Location
- 2 Rumuoparaeli Street Old GRA, Port Harcourt, Rivers State Nigeria 4°47′29″N 7°00′18″E﻿ / ﻿4.7915°N 7.0051°E

Information
- Type: Private, high school
- Motto: Excellence, Discipline and Fear of God
- Established: 9 October 2000; 25 years ago
- Principal: Charles Akah
- Gender: Mixed
- Age: 10 to 18
- Classes: JSS1 to SS3
- Campus type: Urban
- Colours: Red Brown and White
- Tuition: ₦39,500
- Affiliation: Nigerian Baptist Convention
- Internet access: Yes
- Website: faithbaptistcollegephc.sch.ng

= Faith Baptist College =

Faith Baptist College (FBC) is a Baptist private, coeducational secondary school located in the Old GRA neighborhood of Port Harcourt, the Rivers State capital. It is affiliated with the Nigerian Baptist Convention. Its motto is "Excellence, Discipline and Fear of God."

==History==
The school was founded on 9 October 2000 by the Faith Baptist Church in Port Harcourt. It started with only 13 students in the first year of admissions. Initially, teachers were brought from the Faith Baptist Senior Primary School. Full-time teaching staff arrived during the second year.

==Administration==
The first principal of the school was Rev. Ibioseya D. Amachree. The current principal is Charles Akah.
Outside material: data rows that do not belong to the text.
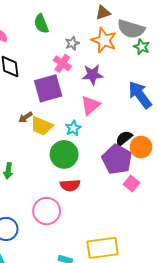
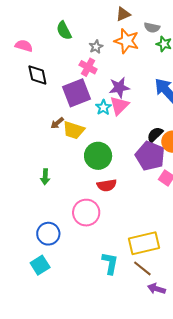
gray semicircle: (131, 29) -> (152, 28), size x0.6
purple star: (93, 75) -> (119, 87), moved
cyan star: (73, 128) -> (103, 107), moved

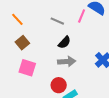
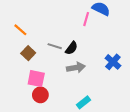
gray line: (57, 21) -> (55, 46), moved
red circle: (59, 85) -> (40, 95), moved

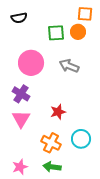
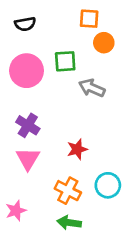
orange square: (85, 14) -> (89, 19), moved
green square: (56, 33) -> (65, 61), moved
pink circle: (31, 63) -> (27, 71), moved
pink star: (20, 167) -> (16, 211), moved

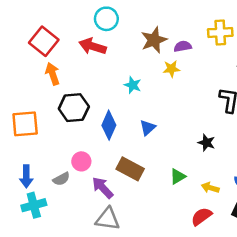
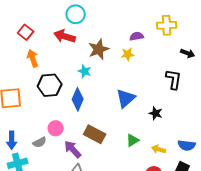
brown star: (154, 40) -> (99, 49), moved
red square: (44, 41) -> (26, 32), size x0.7
cyan star: (133, 85) -> (85, 71), moved
blue triangle: (148, 128) -> (126, 98), moved, size x1.5

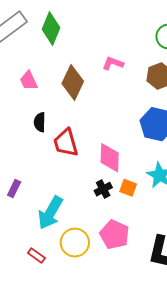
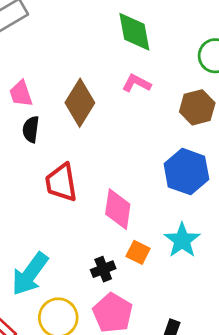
green diamond: (51, 28) -> (134, 32), moved, turned -40
black semicircle: (40, 122) -> (31, 129), moved
black cross: (103, 189) -> (103, 269), moved

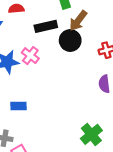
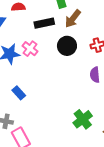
black circle: (70, 40) -> (67, 46), moved
blue rectangle: (19, 106) -> (19, 93), turned 48

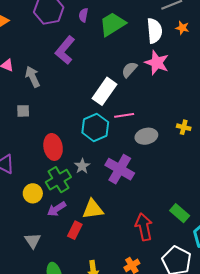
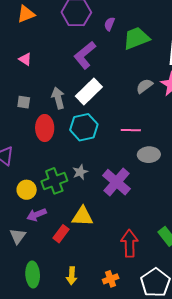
gray arrow: (33, 77) -> (58, 98), moved
white rectangle: (104, 91) -> (89, 91), moved
gray square: (23, 111) -> (24, 102), moved
cyan hexagon: (95, 127) -> (84, 127), moved
red ellipse: (53, 147) -> (45, 128), moved
purple arrow: (57, 209) -> (37, 215), moved

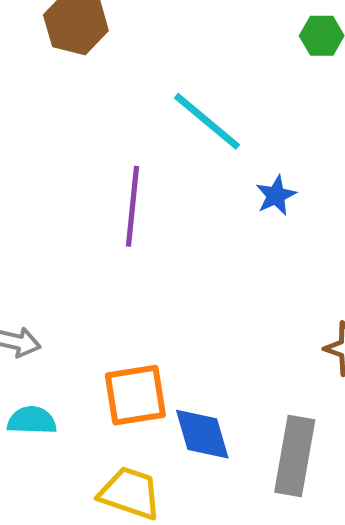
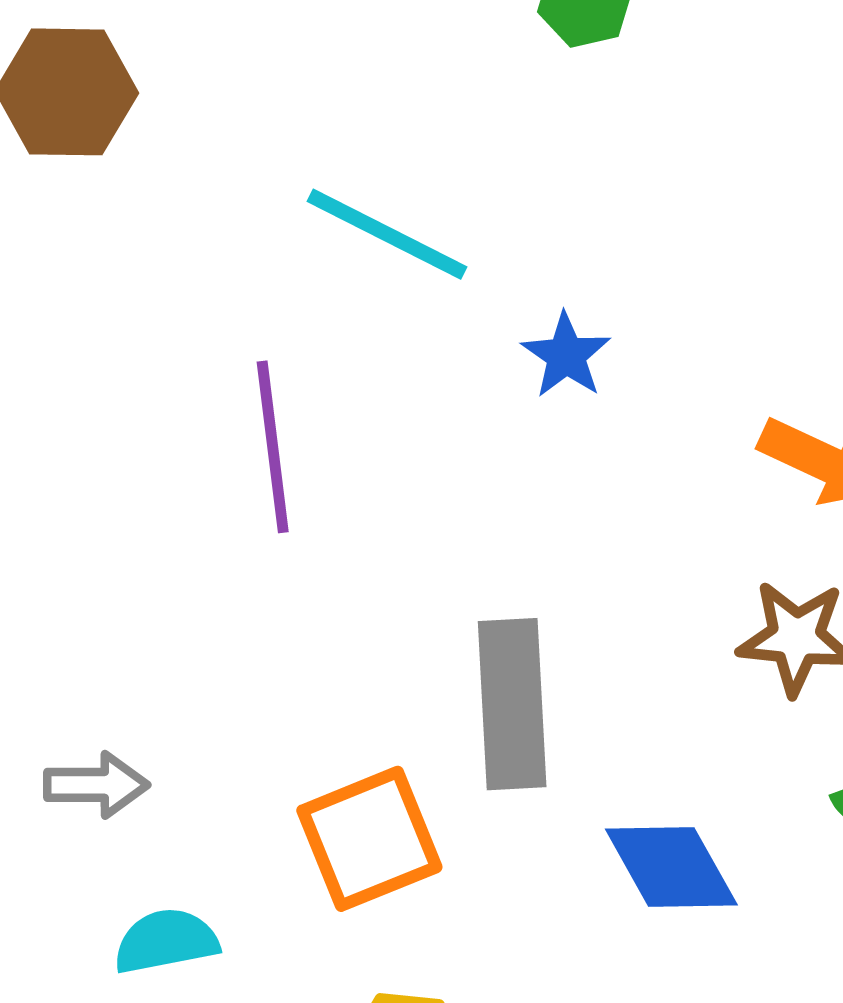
blue diamond: (202, 434) -> (671, 867), moved
gray rectangle: (295, 456) -> (512, 704), moved

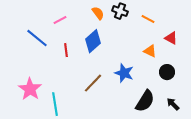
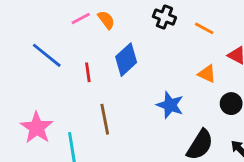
orange semicircle: (98, 13) -> (106, 20), moved
pink line: (60, 20) -> (81, 18), moved
brown line: (93, 83) -> (105, 119), moved, turned -55

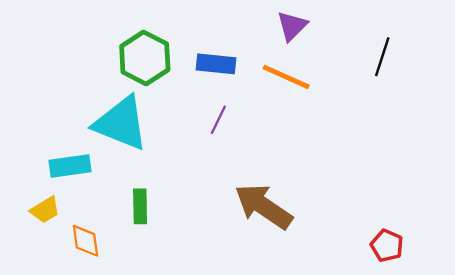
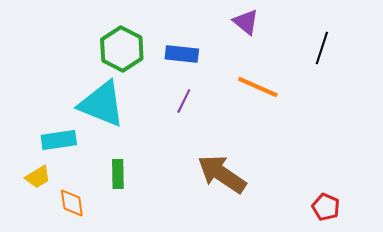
purple triangle: (292, 26) -> (246, 22), turned -36
orange line: (286, 77) -> (258, 87), moved

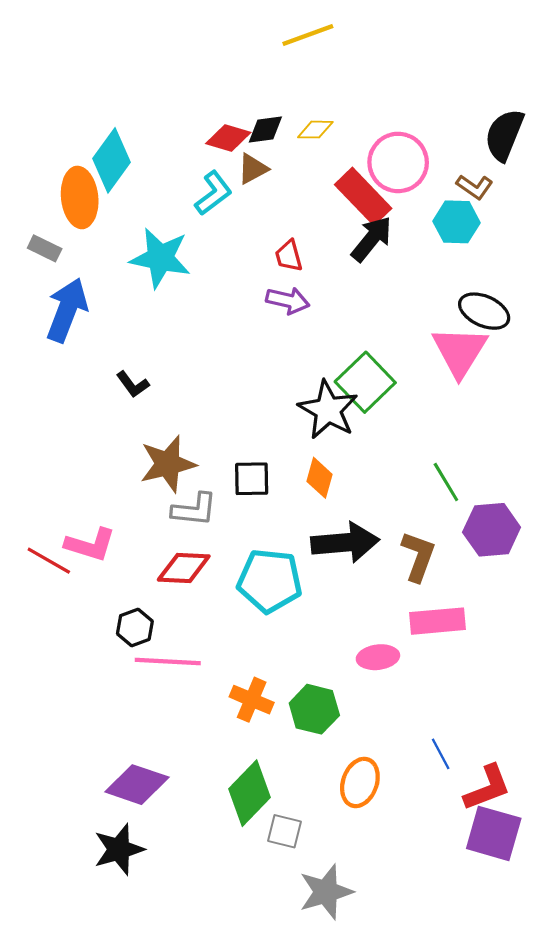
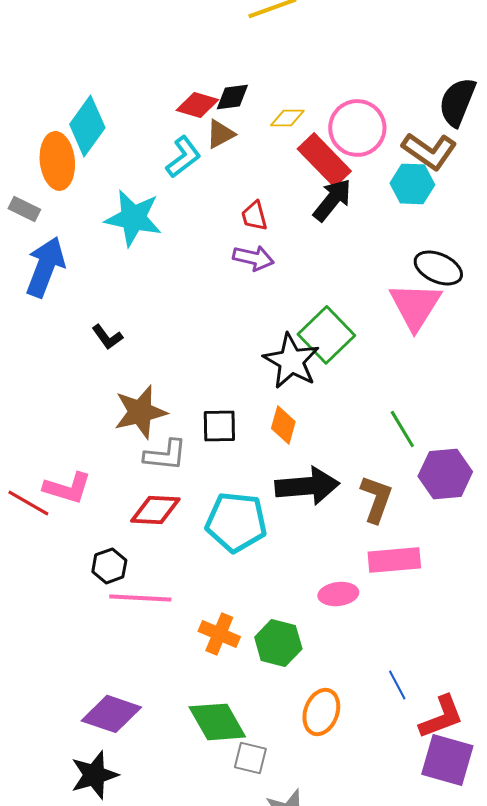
yellow diamond: (315, 130) -> (287, 118), moved
brown L-shape: (475, 187) -> (429, 151), size x1.6
green diamond: (249, 793) -> (217, 722), turned -74

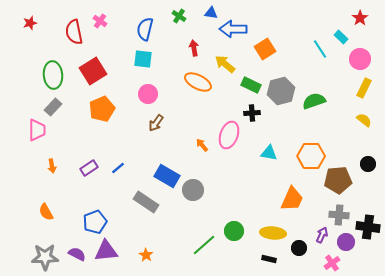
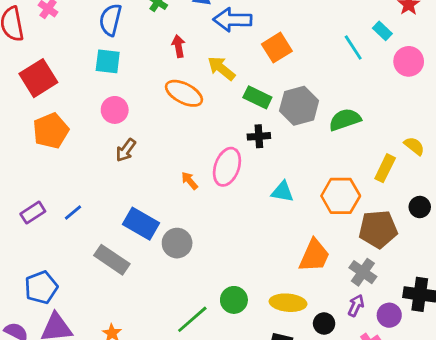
yellow rectangle: (364, 88) -> (385, 168), moved
gray cross: (339, 215) -> (363, 272), moved, turned 30

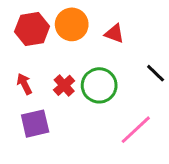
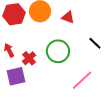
red cross: (64, 85) -> (29, 58), moved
Faith Baptist College has a school management board, and is managed based on policy frameworks formulated by this board.

==Facilities==
One of the school's major priorities is to provide facilities for students, as well as all citizens aspiring for secondary school education. Facilities include: Science laboratories for physics, chemistry and biological studies. Others are home economics, creative arts, basic technology workshops, along with a functional library and ICT training rooms.